Entre los temas que tocaron, sonó, por supuesto, uno de sus iconos, EL CIELO NO ENTIENDE, cuya letra dice, en uno de sus párrafos

Hablar de derechos es soñar, aquí lo que pido está de más, y yo sólo busco libertad.

Este tema, grabado en el año 2000, en cuyo vídeo aparece una pareja, chico/chica, aunque todos entendíamos que el cantante se refería a una relación homosexual, para la que solo pedía poder amarse libremente porque lo de amarse con los mismos derechos que los heterosexuales era un sueño, pone de manifiesto lo mucho que ha cambiado nuestra sociedad en apenas una década, para bien.

Sí, os recuerdo que, en el año 2000, era un sueño amarse con derechos y que solo 5 años después, con un soñador en el poder, José Luis Rodríguez Zapatero, ese sueño se hizo realidad y en España, los socialistas aprobamos una reforma del Código Civil para permitir el matrimonio entre personas del mismo sexo, lo que se vino a llamar Ley del Matrimonio Igualitario, una de las más avanzadas del mundo, que sacó a las calles a los más conservadores de la sociedad liderados por las altas jerarquías de la Conferencia Episcopal española, que fue recurrida en el Tribunal Constitucional por el Partido Popular y que hizo rasgarse muchas vestiduras.

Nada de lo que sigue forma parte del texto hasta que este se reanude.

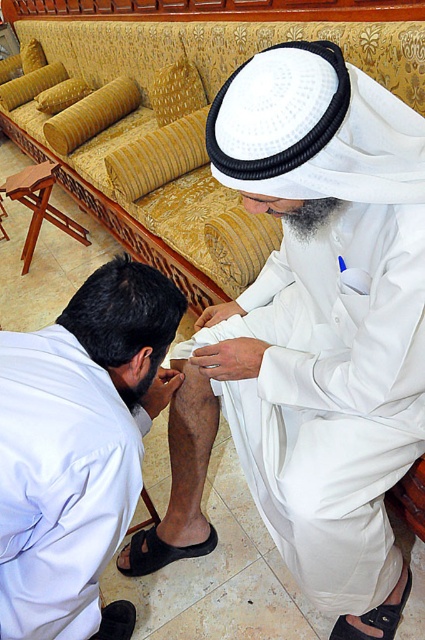 Question: Which point is closer to the camera?

Choices:
 (A) (122, 627)
 (B) (138, 266)
 (C) (360, 634)

Answer: (B)

Question: Is the position of white matte shirt at lower left less distant than that of black suede sandal at lower center?

Choices:
 (A) yes
 (B) no

Answer: (A)

Question: Which point appears closest to the camera in this image?

Choices:
 (A) tap(291, 93)
 (B) tap(153, 561)
 (C) tap(405, 595)

Answer: (A)

Question: In this image, where is white matte shirt at lower left located relative to black suede sandal at lower center?

Choices:
 (A) below
 (B) above

Answer: (B)

Question: Based on their relative distances, which object is nearer to the black leather sandal at lower right?

Choices:
 (A) white matte shirt at lower left
 (B) black leather sandal at lower left
 (C) black suede sandal at lower center
 (D) white matte cloth at center

Answer: (C)

Question: Is white matte cloth at center to the left of black leather sandal at lower right from the viewer's perspective?

Choices:
 (A) yes
 (B) no

Answer: (A) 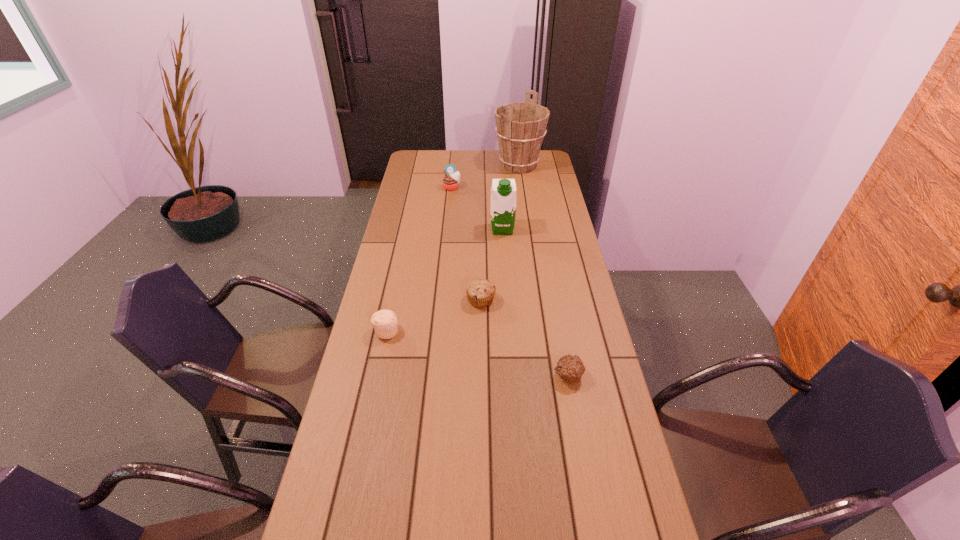 The image size is (960, 540). In order to click on vacant region between the soya milk and the nearest muffin in this screenshot , I will do `click(536, 302)`.

This screenshot has height=540, width=960. I want to click on free space between the soya milk and the leftmost object, so click(x=444, y=280).

I want to click on blank region between the bucket and the second nearest muffin, so (452, 248).

Locate an element on the screen. Image resolution: width=960 pixels, height=540 pixels. empty location between the leftmost object and the shortest muffin is located at coordinates (477, 353).

The width and height of the screenshot is (960, 540). I want to click on free space between the second muffin from left to right and the leftmost object, so click(x=420, y=259).

Where is `unoccupied position between the nearest muffin and the soya milk`? Image resolution: width=960 pixels, height=540 pixels. unoccupied position between the nearest muffin and the soya milk is located at coordinates (536, 302).

I want to click on object that is the nearest to the nearest object, so click(480, 292).

Where is `object that stands as the fifth closest to the shortest object`? The width and height of the screenshot is (960, 540). object that stands as the fifth closest to the shortest object is located at coordinates (520, 126).

Select which muffin appears as the closest to the nearest object. Please provide its 2D coordinates. Your answer should be formatted as a tuple, i.e. [(x, y)], where the tuple contains the x and y coordinates of a point satisfying the conditions above.

[(480, 292)]

Locate which muffin is the fourth closest to the fourth nearest object. Please provide its 2D coordinates. Your answer should be formatted as a tuple, i.e. [(x, y)], where the tuple contains the x and y coordinates of a point satisfying the conditions above.

[(570, 368)] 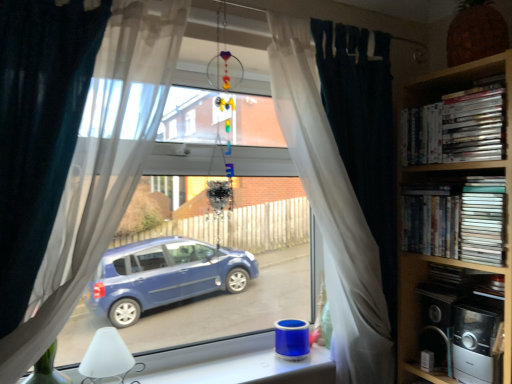 Question: Based on their positions, is white sheer curtain at center, which appears as the second curtain when viewed from the right, located to the left or right of white glossy dvds at upper right, arranged as the first book when viewed from the top?

Choices:
 (A) left
 (B) right

Answer: (A)

Question: Considering their positions, is white sheer curtain at center, which appears as the second curtain when viewed from the right, located in front of or behind white glossy dvds at upper right, placed as the third book when sorted from bottom to top?

Choices:
 (A) behind
 (B) front

Answer: (B)

Question: Which of these objects is positioned farthest from the white sheer curtain at center, arranged as the 2th curtain when viewed from the back?

Choices:
 (A) metallic silver toaster at lower right, which appears as the 2th appliance when viewed from the back
 (B) teal fabric curtain at center, positioned as the second curtain in front-to-back order
 (C) metallic silver microwave at lower right, arranged as the first appliance when viewed from the back
 (D) matte plastic dvds at right, acting as the 2th book starting from the bottom
 (E) black matte book at right, the 1th book positioned from the bottom

Answer: (E)

Question: Which of these objects is positioned farthest from the teal fabric curtain at center, the first curtain positioned from the right?

Choices:
 (A) metallic silver microwave at lower right, positioned as the 2th appliance in front-to-back order
 (B) white glossy dvds at upper right, placed as the third book when sorted from bottom to top
 (C) metallic silver toaster at lower right, which is counted as the 1th appliance, starting from the front
 (D) black matte book at right, the 1th book positioned from the bottom
 (E) white sheer curtain at center, which appears as the second curtain when viewed from the right

Answer: (E) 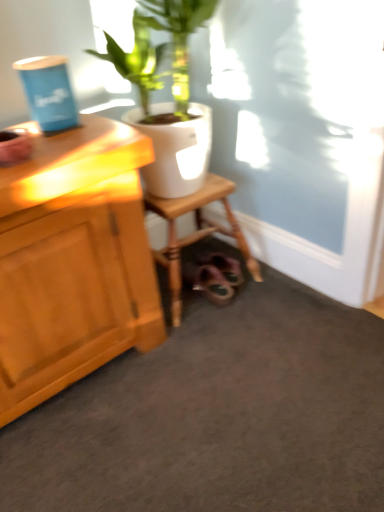 Question: From their relative heights in the image, would you say white glossy pot at upper center is taller or shorter than wooden stool at lower center?

Choices:
 (A) short
 (B) tall

Answer: (B)

Question: In terms of width, does white glossy pot at upper center look wider or thinner when compared to wooden stool at lower center?

Choices:
 (A) thin
 (B) wide

Answer: (B)

Question: From a real-world perspective, relative to wooden stool at lower center, is white glossy pot at upper center vertically above or below?

Choices:
 (A) above
 (B) below

Answer: (A)

Question: Is wooden stool at lower center to the left or to the right of white glossy pot at upper center in the image?

Choices:
 (A) left
 (B) right

Answer: (A)

Question: From the image's perspective, is wooden stool at lower center above or below white glossy pot at upper center?

Choices:
 (A) above
 (B) below

Answer: (B)

Question: Relative to white glossy pot at upper center, is wooden stool at lower center in front or behind?

Choices:
 (A) behind
 (B) front

Answer: (A)

Question: In terms of size, does wooden stool at lower center appear bigger or smaller than white glossy pot at upper center?

Choices:
 (A) small
 (B) big

Answer: (A) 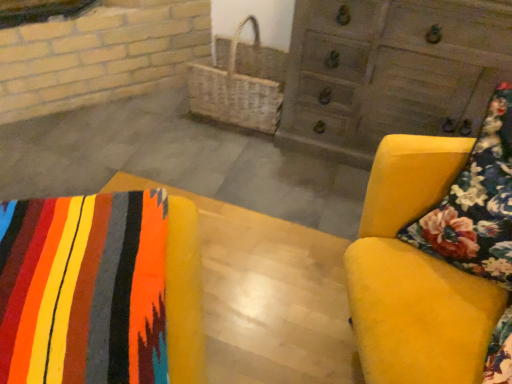 Question: Can you confirm if wooden chest of drawers at upper right is bigger than velvet yellow armchair at right, placed as the 1th furniture when sorted from right to left?

Choices:
 (A) no
 (B) yes

Answer: (A)

Question: Is wooden chest of drawers at upper right positioned in front of velvet yellow armchair at right, placed as the 1th furniture when sorted from right to left?

Choices:
 (A) no
 (B) yes

Answer: (A)

Question: Is velvet yellow armchair at right, placed as the 2th furniture when sorted from left to right, completely or partially inside wooden chest of drawers at upper right?

Choices:
 (A) no
 (B) yes

Answer: (A)

Question: Would you say wooden chest of drawers at upper right is outside velvet yellow armchair at right, placed as the 2th furniture when sorted from left to right?

Choices:
 (A) no
 (B) yes

Answer: (B)

Question: Is wooden chest of drawers at upper right shorter than velvet yellow armchair at right, placed as the 1th furniture when sorted from right to left?

Choices:
 (A) yes
 (B) no

Answer: (A)

Question: Relative to floral fabric cushion at right, is textured wool blanket at lower left, the 2th furniture from the right, in front or behind?

Choices:
 (A) front
 (B) behind

Answer: (A)

Question: Does point (13, 284) appear closer or farther from the camera than point (442, 246)?

Choices:
 (A) closer
 (B) farther

Answer: (A)

Question: From the image's perspective, is textured wool blanket at lower left, the 2th furniture from the right, located above or below floral fabric cushion at right?

Choices:
 (A) below
 (B) above

Answer: (A)

Question: In terms of width, does textured wool blanket at lower left, the 2th furniture from the right, look wider or thinner when compared to floral fabric cushion at right?

Choices:
 (A) thin
 (B) wide

Answer: (B)

Question: From a real-world perspective, is woven wicker basket at center positioned above or below textured wool blanket at lower left, the 1th furniture viewed from the left?

Choices:
 (A) below
 (B) above

Answer: (A)

Question: Is point (236, 31) closer or farther from the camera than point (188, 380)?

Choices:
 (A) closer
 (B) farther

Answer: (B)

Question: In the image, is woven wicker basket at center on the left side or the right side of textured wool blanket at lower left, the 1th furniture viewed from the left?

Choices:
 (A) left
 (B) right

Answer: (B)

Question: Is woven wicker basket at center situated inside textured wool blanket at lower left, the 2th furniture from the right, or outside?

Choices:
 (A) inside
 (B) outside

Answer: (B)

Question: From a real-world perspective, is textured wool blanket at lower left, the 2th furniture from the right, physically located above or below wooden chest of drawers at upper right?

Choices:
 (A) above
 (B) below

Answer: (A)

Question: Considering the relative positions of textured wool blanket at lower left, the 2th furniture from the right, and wooden chest of drawers at upper right in the image provided, is textured wool blanket at lower left, the 2th furniture from the right, to the left or to the right of wooden chest of drawers at upper right?

Choices:
 (A) left
 (B) right

Answer: (A)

Aunque hoy parezca que en España, poder casarse con quien a uno le de la gana es lo más normal del mundo, hace 10 años fue una revolución, pacífica, del talante, de la sonrisa, de la ilusión, pero una revolución y como tal, tuvo que luchar contra poderosos enemigos que clamaban desde púlpitos y cabeceras editoriales contra esa abominación. Fue un gesto casi heroico del primer gobierno de Zapatero, que hoy parece olvidado.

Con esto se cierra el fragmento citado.